[Start of section]
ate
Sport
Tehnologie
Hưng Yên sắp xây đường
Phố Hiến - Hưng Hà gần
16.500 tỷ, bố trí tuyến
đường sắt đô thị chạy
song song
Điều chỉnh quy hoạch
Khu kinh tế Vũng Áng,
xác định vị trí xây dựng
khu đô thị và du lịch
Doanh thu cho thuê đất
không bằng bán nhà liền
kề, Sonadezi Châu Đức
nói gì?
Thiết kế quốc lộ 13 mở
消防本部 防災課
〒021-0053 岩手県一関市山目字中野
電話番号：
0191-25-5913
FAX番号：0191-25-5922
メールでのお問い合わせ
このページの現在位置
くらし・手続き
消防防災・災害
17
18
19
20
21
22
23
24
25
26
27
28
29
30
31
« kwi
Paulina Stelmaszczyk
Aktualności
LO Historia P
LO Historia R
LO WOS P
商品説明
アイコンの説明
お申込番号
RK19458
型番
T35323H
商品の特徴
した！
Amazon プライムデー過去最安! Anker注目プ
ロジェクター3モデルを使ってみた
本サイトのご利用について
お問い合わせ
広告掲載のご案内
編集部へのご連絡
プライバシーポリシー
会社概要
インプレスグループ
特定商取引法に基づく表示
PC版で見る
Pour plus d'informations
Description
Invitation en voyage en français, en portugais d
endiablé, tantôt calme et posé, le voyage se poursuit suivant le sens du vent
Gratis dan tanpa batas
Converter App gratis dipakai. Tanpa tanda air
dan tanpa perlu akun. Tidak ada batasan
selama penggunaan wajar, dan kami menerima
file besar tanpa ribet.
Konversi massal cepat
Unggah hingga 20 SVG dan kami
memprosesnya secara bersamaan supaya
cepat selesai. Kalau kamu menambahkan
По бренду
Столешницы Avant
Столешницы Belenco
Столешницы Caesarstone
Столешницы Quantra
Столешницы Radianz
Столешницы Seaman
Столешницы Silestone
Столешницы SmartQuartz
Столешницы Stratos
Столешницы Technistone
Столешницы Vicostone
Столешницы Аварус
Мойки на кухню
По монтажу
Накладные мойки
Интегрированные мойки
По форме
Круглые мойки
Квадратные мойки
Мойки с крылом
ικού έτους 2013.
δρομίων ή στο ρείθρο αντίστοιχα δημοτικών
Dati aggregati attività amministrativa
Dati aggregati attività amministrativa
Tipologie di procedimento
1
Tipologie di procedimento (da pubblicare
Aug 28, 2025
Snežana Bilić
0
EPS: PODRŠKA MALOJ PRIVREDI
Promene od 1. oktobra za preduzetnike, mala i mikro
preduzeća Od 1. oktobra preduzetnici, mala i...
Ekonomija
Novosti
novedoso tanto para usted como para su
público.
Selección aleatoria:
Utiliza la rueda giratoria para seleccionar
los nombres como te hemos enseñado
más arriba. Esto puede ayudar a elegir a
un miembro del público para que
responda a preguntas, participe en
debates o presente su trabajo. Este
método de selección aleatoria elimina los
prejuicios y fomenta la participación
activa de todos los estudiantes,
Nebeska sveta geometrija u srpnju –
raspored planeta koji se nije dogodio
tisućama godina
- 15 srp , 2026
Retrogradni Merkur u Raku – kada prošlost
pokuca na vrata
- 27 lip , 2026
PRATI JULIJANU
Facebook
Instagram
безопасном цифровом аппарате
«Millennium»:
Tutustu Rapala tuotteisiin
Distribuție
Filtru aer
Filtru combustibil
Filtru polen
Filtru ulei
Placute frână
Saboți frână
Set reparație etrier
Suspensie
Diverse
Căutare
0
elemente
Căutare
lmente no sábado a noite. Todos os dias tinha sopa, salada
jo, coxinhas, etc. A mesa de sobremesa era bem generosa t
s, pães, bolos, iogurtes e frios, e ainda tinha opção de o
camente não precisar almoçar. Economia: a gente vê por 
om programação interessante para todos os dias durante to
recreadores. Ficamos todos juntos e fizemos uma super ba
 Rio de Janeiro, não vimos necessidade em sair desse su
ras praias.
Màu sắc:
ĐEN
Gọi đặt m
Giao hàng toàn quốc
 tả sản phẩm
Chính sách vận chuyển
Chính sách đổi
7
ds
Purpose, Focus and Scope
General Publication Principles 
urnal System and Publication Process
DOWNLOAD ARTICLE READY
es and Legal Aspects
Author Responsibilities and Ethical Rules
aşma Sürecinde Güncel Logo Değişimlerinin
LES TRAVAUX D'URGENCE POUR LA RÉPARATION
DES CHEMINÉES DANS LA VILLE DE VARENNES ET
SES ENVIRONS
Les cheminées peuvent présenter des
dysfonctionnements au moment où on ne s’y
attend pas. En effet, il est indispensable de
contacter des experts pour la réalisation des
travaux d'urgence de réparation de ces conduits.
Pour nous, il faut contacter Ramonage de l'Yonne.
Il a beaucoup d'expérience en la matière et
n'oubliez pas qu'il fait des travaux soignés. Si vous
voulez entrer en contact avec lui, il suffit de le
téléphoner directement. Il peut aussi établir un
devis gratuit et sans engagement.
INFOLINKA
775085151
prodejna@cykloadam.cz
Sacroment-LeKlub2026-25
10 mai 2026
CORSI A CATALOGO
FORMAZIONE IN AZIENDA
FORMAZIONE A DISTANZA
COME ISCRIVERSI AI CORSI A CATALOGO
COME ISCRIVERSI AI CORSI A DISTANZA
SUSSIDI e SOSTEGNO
[End of section]
**Task description**
Keeping every character as it is, restate the lines above that run from the line with "Rio de Janeiro, não" through the line with "COME ISCRIVERSI AI CORSI A CATALOGO", both included, and nothing else.

**Result**
 Rio de Janeiro, não vimos necessidade em sair desse su
ras praias.
Màu sắc:
ĐEN
Gọi đặt m
Giao hàng toàn quốc
 tả sản phẩm
Chính sách vận chuyển
Chính sách đổi
7
ds
Purpose, Focus and Scope
General Publication Principles 
urnal System and Publication Process
DOWNLOAD ARTICLE READY
es and Legal Aspects
Author Responsibilities and Ethical Rules
aşma Sürecinde Güncel Logo Değişimlerinin
LES TRAVAUX D'URGENCE POUR LA RÉPARATION
DES CHEMINÉES DANS LA VILLE DE VARENNES ET
SES ENVIRONS
Les cheminées peuvent présenter des
dysfonctionnements au moment où on ne s’y
attend pas. En effet, il est indispensable de
contacter des experts pour la réalisation des
travaux d'urgence de réparation de ces conduits.
Pour nous, il faut contacter Ramonage de l'Yonne.
Il a beaucoup d'expérience en la matière et
n'oubliez pas qu'il fait des travaux soignés. Si vous
voulez entrer en contact avec lui, il suffit de le
téléphoner directement. Il peut aussi établir un
devis gratuit et sans engagement.
INFOLINKA
775085151
prodejna@cykloadam.cz
Sacroment-LeKlub2026-25
10 mai 2026
CORSI A CATALOGO
FORMAZIONE IN AZIENDA
FORMAZIONE A DISTANZA
COME ISCRIVERSI AI CORSI A CATALOGO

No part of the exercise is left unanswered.